Commit Graph

19 Commits

Author SHA1 Message Date
Andrea Di Biagio 7aa0dbb664 [MCA] Slightly refactor the logic in ResourceManager. NFCI
This patch slightly changes the API in the attempt to simplify resource buffer
queries. It is done in preparation for a patch that will enable support for
macro fusion.

llvm-svn: 368994
2019-08-15 12:39:55 +00:00
Andrea Di Biagio 47db08dbb1 [MCA] Further refactor the bottleneck analysis view. NFCI.
llvm-svn: 362933
2019-06-10 12:50:08 +00:00
Andrea Di Biagio 6a989c358c [MCA][Scheduler] Change how memory instructions are dispatched to the pending set. NFCI
llvm-svn: 362302
2019-06-01 15:22:37 +00:00
Andrea Di Biagio 280ac1fd1d [MCA] Refactor class LSUnit. NFCI
This should be the last bit of refactoring in preparation for a patch that would
finally fix PR37494.

This patch introduces the concept of memory dependency groups (class
MemoryGroup) and "Load/Store Unit token" (LSUToken) to track the status of a
memory operation.

A MemoryGroup is a node of a memory dependency graph. It is used internally to
classify memory operations based on the memory operations they depend on.  Let I
and J be two memory operations, we say that I and J equivalent (for the purpose
of mapping instructions to memory dependency groups) if the set of memory
operations they depend depend on is identical.

MemoryGroups are identified by so-called LSUToken (a unique group identifier
assigned by the LSUnit to every group). When an instruction I is dispatched to
the LSUnit, the LSUnit maps I to a group, and then returns a LSUToken.
LSUTokens are used by class Scheduler to track memory dependencies.

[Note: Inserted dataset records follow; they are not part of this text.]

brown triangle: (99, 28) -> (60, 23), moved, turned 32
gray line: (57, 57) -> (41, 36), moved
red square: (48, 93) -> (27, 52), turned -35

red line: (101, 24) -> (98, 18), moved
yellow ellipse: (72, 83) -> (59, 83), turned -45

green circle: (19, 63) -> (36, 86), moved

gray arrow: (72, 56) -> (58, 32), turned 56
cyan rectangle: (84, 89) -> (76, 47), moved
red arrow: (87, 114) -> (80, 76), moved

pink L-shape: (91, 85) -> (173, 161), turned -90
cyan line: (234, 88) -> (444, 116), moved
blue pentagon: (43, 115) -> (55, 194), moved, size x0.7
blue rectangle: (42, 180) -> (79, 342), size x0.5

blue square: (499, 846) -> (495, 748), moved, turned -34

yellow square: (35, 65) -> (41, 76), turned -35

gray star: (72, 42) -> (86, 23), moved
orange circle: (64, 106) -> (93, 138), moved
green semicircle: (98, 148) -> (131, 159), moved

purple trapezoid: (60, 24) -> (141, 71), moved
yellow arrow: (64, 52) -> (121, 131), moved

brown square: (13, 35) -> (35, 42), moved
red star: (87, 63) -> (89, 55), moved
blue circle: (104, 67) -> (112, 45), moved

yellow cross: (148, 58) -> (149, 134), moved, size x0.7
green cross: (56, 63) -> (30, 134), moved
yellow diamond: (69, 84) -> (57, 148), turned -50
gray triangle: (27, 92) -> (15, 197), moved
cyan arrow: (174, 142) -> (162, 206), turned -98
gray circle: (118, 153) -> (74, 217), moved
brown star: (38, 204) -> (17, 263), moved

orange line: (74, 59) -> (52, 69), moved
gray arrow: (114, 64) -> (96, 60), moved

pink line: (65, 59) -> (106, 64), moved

This patch simplifies the LSUnit interface and moves most of the implementation
details to its base class (LSUnitBase). There is no user visible change to the
output.

llvm-svn: 361950
2019-05-29 11:38:27 +00:00
Andrea Di Biagio c2493ce4a4 [MCA][Scheduler] Improved critical memory dependency computation.
This fixes a problem where back-pressure increases caused by register
dependencies were not correctly notified if execution was also delayed by memory
dependencies.

llvm-svn: 361740
2019-05-26 19:50:31 +00:00
Andrea Di Biagio a549dd2560 [MCA] Refactor the logic that computes the critical memory dependency info. NFCI
CriticalRegDep has been renamed CriticalDependency, and it is now used by class
Instruction to store information about the critical register dependency and the
critical memory dependency. No functional change intendend.

llvm-svn: 361737
2019-05-26 18:41:35 +00:00
Andrea Di Biagio dd0d9e01ee [MCA] Introduce class LSUnitBase and let LSUnit derive from it.
Class LSUnitBase provides a abstract interface for all the concrete LS units in
llvm-mca.

Methods exposed by the public abstract LSUnitBase interface are:
 - Status isAvailable(const InstRef&);
 - void dispatch(const InstRef &);
 - const InstRef &isReady(const InstRef &);

LSUnitBase standardises the API, but not the data structures internally used by
LS units. This allows for more flexibility.
Previously, only method `isReady()` was declared virtual by class LSUnit.
Also, derived classes had to inherit all the internal data members of LSUnit.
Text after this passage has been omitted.